──────── Supplied data ────────

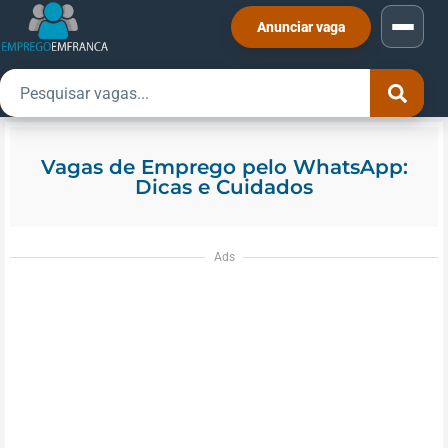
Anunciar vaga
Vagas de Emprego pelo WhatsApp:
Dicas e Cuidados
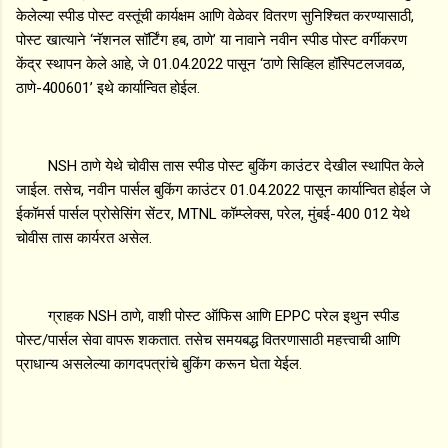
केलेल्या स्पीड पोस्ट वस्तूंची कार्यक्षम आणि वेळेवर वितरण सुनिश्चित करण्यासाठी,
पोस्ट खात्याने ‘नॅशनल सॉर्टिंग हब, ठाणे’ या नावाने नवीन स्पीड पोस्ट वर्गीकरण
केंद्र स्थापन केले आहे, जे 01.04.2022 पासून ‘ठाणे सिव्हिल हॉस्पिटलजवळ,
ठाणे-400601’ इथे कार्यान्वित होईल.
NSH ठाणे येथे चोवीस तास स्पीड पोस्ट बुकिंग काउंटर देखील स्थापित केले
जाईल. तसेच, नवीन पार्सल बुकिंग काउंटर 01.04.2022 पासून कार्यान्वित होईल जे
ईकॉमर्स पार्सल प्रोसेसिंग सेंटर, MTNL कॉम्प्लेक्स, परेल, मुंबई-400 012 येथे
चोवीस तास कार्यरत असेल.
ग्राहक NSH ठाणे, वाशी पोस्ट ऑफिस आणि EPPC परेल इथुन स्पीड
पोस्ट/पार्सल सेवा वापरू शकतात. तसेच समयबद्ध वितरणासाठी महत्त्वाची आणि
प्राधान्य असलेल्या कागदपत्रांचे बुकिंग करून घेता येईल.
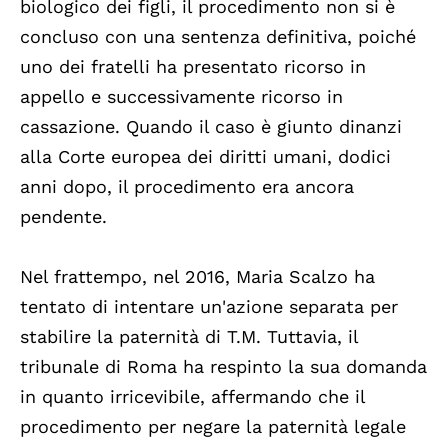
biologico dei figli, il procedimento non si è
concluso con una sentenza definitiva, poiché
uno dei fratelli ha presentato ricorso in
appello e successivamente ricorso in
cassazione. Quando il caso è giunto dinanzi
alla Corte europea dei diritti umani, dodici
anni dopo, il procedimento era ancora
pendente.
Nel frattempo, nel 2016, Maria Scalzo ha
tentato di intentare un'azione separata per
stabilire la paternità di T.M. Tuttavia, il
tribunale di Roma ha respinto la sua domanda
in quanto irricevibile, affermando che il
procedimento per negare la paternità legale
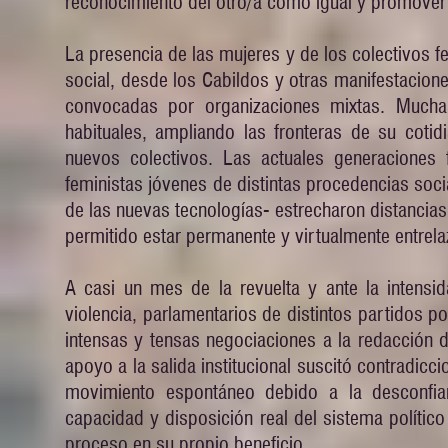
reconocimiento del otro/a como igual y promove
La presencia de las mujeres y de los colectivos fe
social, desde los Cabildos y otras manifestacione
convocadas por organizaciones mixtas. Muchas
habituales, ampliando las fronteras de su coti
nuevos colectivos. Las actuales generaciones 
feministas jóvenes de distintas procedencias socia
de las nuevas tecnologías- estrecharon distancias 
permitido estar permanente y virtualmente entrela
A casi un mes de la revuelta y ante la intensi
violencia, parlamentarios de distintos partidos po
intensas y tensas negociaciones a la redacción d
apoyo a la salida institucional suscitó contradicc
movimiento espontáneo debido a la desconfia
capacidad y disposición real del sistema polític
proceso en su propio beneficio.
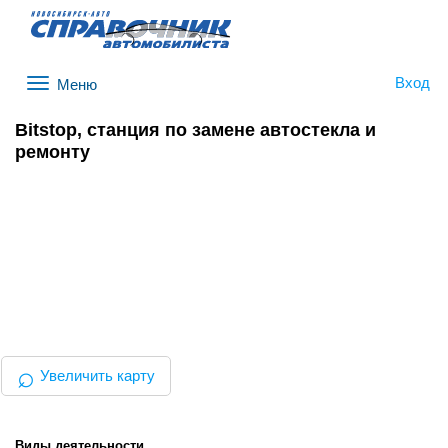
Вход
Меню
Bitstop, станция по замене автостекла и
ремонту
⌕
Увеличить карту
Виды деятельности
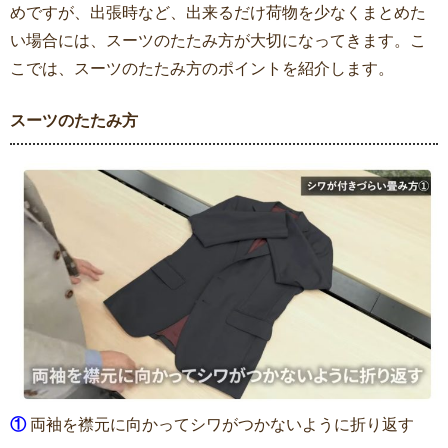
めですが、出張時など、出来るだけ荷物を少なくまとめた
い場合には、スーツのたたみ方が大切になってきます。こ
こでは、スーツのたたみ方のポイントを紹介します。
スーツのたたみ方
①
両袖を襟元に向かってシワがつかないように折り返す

────────
──────── Supplied data ────────

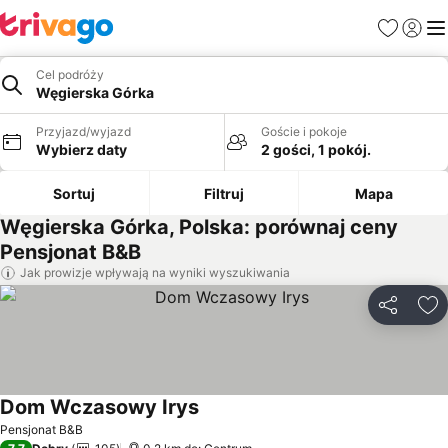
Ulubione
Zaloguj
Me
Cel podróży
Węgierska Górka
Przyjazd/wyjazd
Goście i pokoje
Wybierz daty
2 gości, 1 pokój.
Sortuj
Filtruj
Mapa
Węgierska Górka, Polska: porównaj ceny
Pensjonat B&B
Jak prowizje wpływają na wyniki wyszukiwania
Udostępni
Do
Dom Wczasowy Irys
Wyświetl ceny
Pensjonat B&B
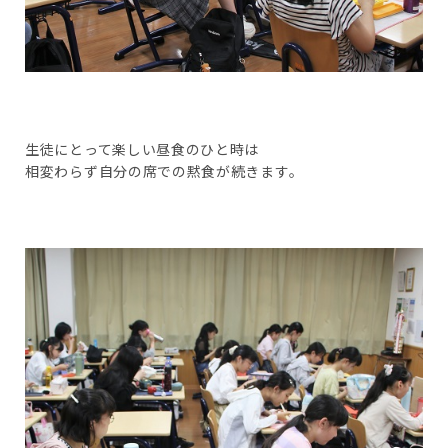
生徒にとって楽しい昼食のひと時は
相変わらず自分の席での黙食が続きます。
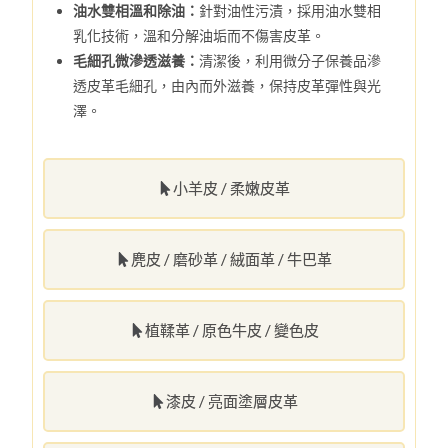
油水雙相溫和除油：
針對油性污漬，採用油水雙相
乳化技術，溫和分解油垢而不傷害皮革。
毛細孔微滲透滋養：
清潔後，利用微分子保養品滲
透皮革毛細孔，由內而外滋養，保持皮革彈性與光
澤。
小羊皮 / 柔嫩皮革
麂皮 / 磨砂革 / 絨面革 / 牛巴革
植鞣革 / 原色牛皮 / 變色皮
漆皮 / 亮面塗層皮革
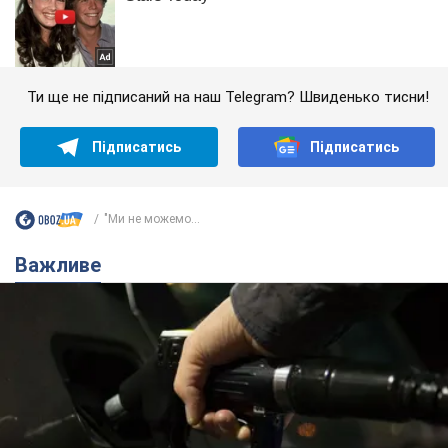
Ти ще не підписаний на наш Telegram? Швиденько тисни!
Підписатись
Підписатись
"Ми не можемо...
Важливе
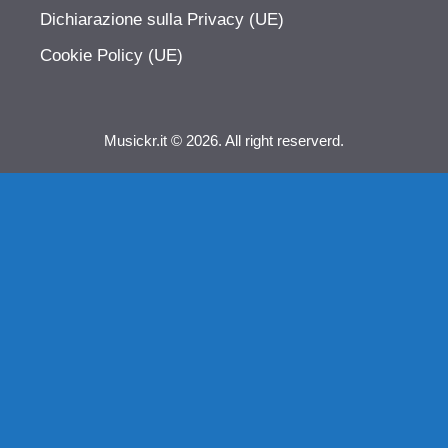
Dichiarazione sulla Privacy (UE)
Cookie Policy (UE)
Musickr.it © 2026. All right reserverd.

────────
──────── Supplied data ────────

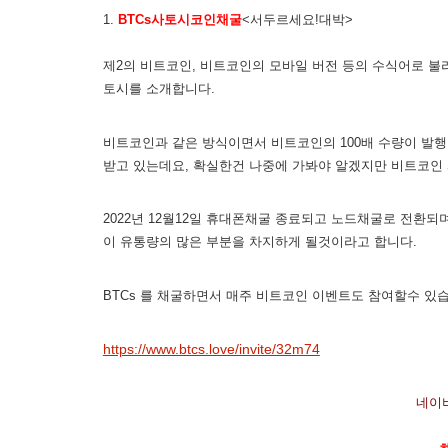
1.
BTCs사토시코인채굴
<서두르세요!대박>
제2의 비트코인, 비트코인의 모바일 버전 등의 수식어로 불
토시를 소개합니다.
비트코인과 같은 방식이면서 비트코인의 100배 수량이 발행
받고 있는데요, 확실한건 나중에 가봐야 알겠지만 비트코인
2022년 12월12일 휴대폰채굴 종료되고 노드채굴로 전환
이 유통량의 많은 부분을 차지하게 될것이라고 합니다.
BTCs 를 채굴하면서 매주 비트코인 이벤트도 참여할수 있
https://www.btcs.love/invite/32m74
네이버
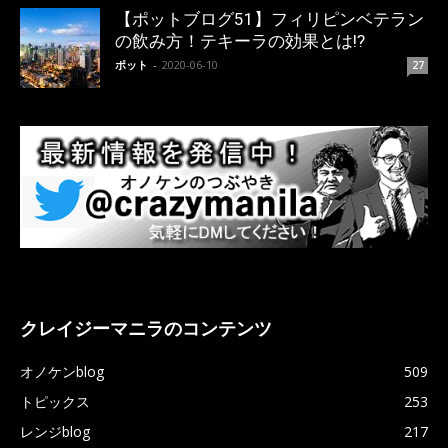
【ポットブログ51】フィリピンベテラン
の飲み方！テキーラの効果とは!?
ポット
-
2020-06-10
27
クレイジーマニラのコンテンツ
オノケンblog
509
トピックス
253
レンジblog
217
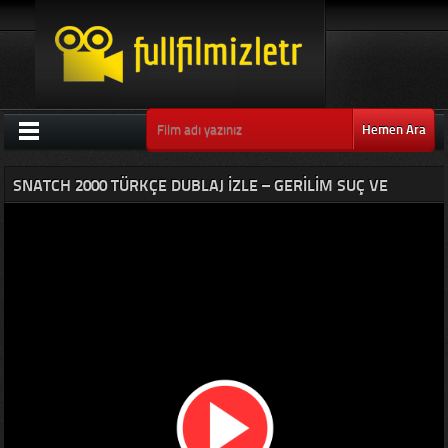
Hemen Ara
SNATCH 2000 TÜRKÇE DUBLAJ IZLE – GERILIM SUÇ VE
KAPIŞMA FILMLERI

────────

Work item -> Nothing but the lines from the one containing "Anunciar vaga" through the one containing "ईकॉमर्स पार्सल प्रोसेसिंग" should appear, copied exactly from the material above and without pictures.

Result of this exercise ->
Anunciar vaga
Vagas de Emprego pelo WhatsApp:
Dicas e Cuidados
केलेल्या स्पीड पोस्ट वस्तूंची कार्यक्षम आणि वेळेवर वितरण सुनिश्चित करण्यासाठी,
पोस्ट खात्याने ‘नॅशनल सॉर्टिंग हब, ठाणे’ या नावाने नवीन स्पीड पोस्ट वर्गीकरण
केंद्र स्थापन केले आहे, जे 01.04.2022 पासून ‘ठाणे सिव्हिल हॉस्पिटलजवळ,
ठाणे-400601’ इथे कार्यान्वित होईल.
NSH ठाणे येथे चोवीस तास स्पीड पोस्ट बुकिंग काउंटर देखील स्थापित केले
जाईल. तसेच, नवीन पार्सल बुकिंग काउंटर 01.04.2022 पासून कार्यान्वित होईल जे
ईकॉमर्स पार्सल प्रोसेसिंग सेंटर, MTNL कॉम्प्लेक्स, परेल, मुंबई-400 012 येथे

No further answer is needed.